Florida gave Disney a theme-park exemption

The complaint also points to the Florida law’s odd exemption carved out for Disney and any other company that happens to own a theme park. The law “further violates the First Amendment and Equal Protection Clause by (i) targeting only larger digital services and social media companies, while (ii) irrationally exempting Disney and Universal Studios (owned by Comcast Corporation) from its scope, simply because they own well-attended ‘theme parks’ in Florida,” the complaint said.

It continued:

No legitimate government interest could be advanced by such an exemption, nor was any such interest identified. Rather, as one of the law’s sponsors remarked, the exemption was added with the undisguised objective of ensuring that certain companies with big economic footprints in Florida—like Disney—are not “caught up in this.” The decision to exempt those major companies confirms that the law’s true objective is to control the private speech of politically disfavored companies who have online platforms, but not to control the speech of similarly situated but politically favored companies with power and influence in the State of Florida.

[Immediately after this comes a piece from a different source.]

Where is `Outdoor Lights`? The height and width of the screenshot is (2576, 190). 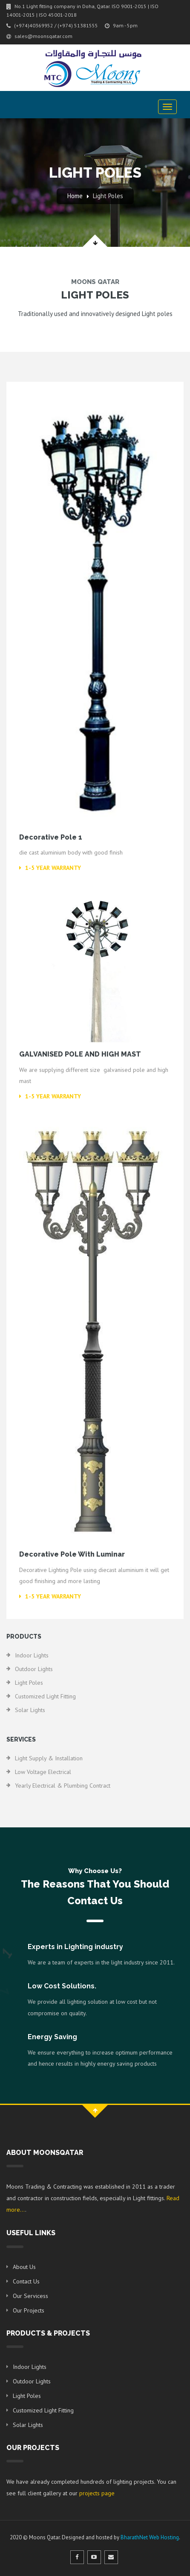 Outdoor Lights is located at coordinates (34, 1669).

Governor slammed “Silicon Valley elites”

DeSantis objected to the social media bans on then-President Donald Trump, who was kicked off Twitter and Facebook for inciting violence. DeSantis said the new law guarantees that Floridians will have “protection against the Silicon Valley elites.” He compared the websites’ moderation practices to “censorship and other tyrannical behavior… in Cuba and Venezuela,” saying that Big Tech must be held accountable for “discriminat[ing] in favor of the dominant Silicon Valley ideology.”

Numerous legal experts have said the Florida law violates the First Amendment. “Basically, DeSantis seems to forget that private companies like Facebook and Twitter have First Amendment rights, too,” Professor Daxton “Chip” Stewart, a media law expert, said in a Law & Crime article in February, after the law was proposed. “The government can’t force them to host speech they don’t want to, or threaten punishment like these absurd fines for refusing to give platforms to people they find intolerable.”

Stewart called the law “hilariously unconstitutional.”